■ Activity ■
From the records below, please repeat exactly the line that has "Вышивка петлей, или", the line that has "вышивка петлями, позволяе", and every line between them, and nothing else.

--- Task input ---

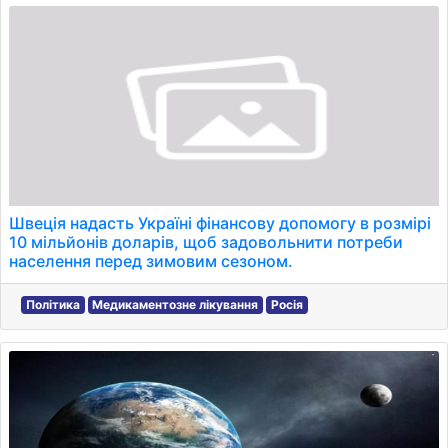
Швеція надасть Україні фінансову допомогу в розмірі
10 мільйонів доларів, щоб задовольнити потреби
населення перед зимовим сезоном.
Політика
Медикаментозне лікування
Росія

---
--- Task input ---

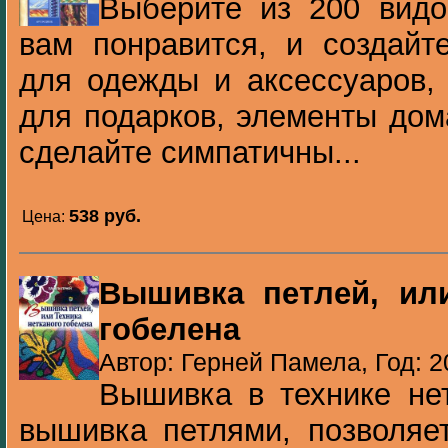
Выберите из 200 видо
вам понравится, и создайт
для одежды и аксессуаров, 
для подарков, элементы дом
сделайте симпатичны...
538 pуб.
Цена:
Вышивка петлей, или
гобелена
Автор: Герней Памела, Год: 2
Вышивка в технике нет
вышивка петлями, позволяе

---

■ Output of the task ■
Вышивка петлей, или
гобелена
Автор: Герней Памела, Год: 2
Вышивка в технике нет
вышивка петлями, позволяе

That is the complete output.